WORK TO BE COMPLETED:
The entries follow. Copy every line in which "Singapura" appears.

====== STUDY MATERIAL

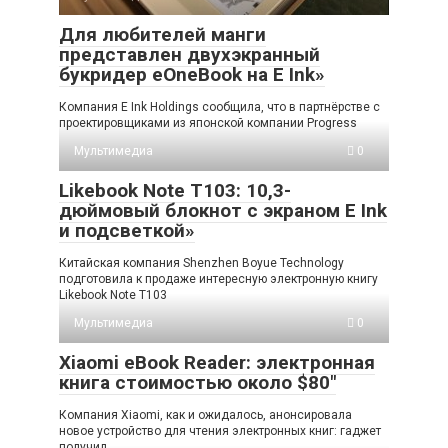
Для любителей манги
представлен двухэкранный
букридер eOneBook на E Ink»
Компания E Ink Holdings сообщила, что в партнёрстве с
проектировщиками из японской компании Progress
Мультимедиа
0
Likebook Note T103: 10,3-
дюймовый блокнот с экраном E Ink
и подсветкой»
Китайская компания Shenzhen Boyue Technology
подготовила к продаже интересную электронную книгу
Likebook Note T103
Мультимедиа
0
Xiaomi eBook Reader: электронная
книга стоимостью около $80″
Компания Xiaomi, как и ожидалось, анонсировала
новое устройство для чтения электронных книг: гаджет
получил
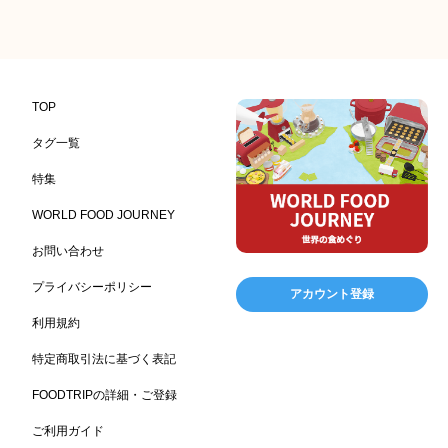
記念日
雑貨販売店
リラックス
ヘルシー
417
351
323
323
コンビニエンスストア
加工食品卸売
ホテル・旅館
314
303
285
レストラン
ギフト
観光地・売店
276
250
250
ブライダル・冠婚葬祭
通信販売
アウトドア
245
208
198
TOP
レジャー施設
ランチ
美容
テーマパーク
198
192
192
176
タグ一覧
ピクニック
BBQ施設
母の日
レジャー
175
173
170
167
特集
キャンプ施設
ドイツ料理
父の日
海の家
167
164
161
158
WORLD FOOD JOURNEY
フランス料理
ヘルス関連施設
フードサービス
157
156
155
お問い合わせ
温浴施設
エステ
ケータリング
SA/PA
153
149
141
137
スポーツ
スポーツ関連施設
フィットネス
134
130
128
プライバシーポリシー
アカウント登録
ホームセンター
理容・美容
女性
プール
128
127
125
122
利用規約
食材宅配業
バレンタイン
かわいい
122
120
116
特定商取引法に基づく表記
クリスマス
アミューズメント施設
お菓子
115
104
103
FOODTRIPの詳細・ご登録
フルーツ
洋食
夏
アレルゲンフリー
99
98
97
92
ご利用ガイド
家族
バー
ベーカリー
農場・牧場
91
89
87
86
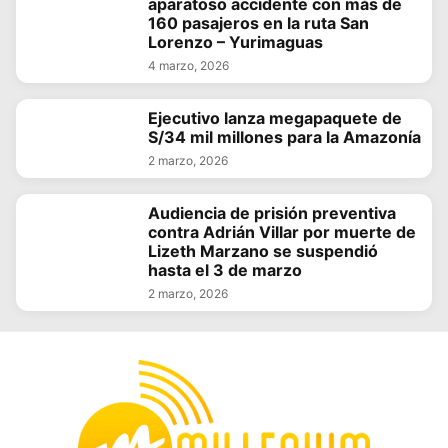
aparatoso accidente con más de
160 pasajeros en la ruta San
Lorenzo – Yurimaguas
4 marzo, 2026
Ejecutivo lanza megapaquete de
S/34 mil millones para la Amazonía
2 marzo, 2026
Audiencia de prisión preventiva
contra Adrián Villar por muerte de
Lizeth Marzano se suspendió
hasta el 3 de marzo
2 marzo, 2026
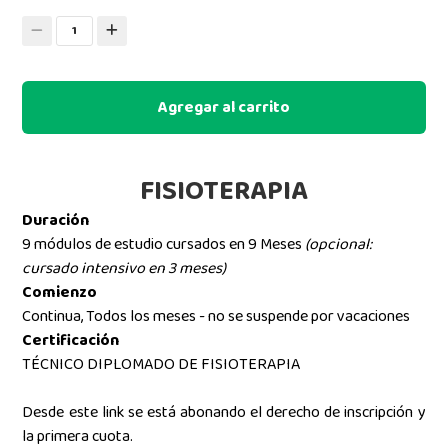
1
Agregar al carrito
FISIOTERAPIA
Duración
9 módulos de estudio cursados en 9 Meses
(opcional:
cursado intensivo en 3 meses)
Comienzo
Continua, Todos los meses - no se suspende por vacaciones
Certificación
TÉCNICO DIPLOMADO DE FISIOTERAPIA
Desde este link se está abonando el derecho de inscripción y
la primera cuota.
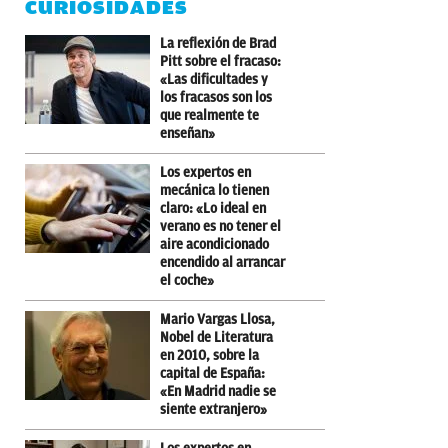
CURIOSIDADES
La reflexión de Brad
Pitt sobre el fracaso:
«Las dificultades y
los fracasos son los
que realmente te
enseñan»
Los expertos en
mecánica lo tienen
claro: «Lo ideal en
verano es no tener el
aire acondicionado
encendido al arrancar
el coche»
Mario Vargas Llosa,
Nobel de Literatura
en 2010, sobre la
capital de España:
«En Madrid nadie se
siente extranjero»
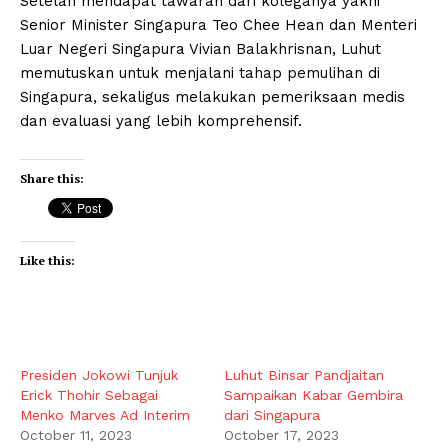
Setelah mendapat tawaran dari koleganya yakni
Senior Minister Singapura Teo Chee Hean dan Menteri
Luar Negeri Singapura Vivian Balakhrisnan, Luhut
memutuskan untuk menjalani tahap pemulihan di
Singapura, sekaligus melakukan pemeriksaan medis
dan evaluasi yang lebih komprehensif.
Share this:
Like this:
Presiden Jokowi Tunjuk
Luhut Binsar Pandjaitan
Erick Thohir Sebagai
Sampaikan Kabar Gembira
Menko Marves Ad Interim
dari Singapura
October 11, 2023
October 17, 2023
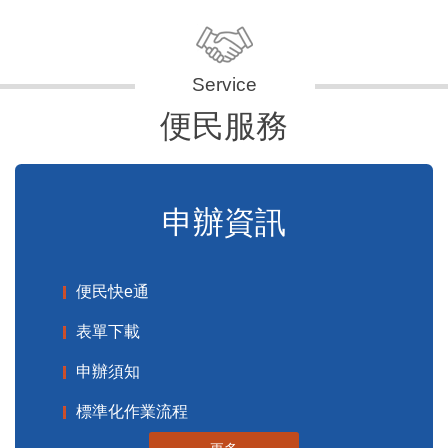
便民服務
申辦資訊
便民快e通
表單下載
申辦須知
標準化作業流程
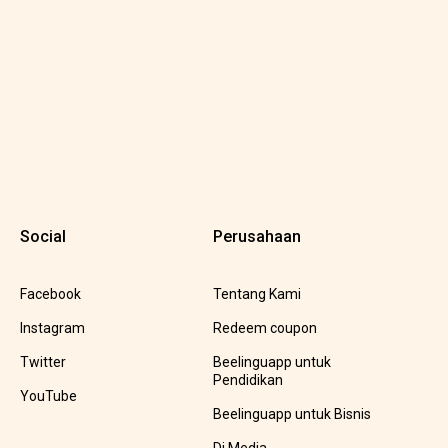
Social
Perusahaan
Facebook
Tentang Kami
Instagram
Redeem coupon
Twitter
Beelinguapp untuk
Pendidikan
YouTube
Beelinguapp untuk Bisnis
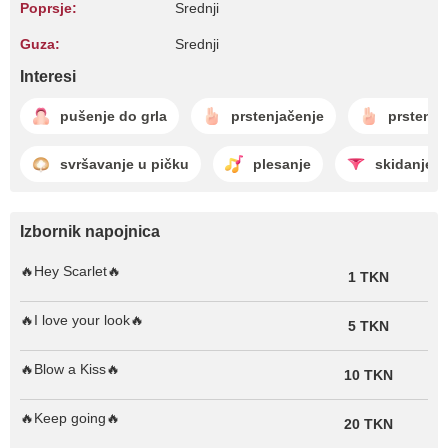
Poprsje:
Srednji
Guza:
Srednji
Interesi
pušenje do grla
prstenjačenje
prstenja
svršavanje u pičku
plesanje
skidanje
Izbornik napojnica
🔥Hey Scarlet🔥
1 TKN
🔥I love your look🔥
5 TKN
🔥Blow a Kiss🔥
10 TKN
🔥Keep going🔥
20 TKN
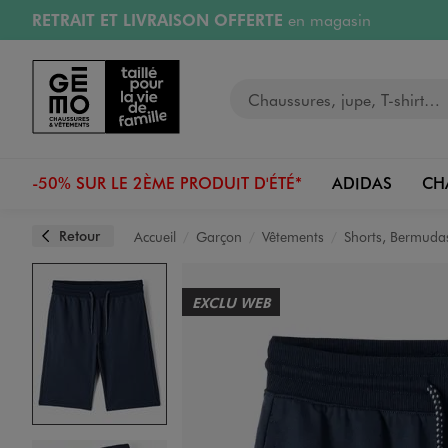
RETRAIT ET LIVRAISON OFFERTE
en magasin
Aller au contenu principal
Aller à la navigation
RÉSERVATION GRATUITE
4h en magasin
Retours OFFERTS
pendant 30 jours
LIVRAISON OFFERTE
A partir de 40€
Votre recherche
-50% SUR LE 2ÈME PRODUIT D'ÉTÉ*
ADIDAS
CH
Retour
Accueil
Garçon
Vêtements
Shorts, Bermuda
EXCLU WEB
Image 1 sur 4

============

YOUR RESPONSE:
Senior Minister Singapura Teo Chee Hean dan Menteri
Luar Negeri Singapura Vivian Balakhrisnan, Luhut
Singapura, sekaligus melakukan pemeriksaan medis
dari Singapura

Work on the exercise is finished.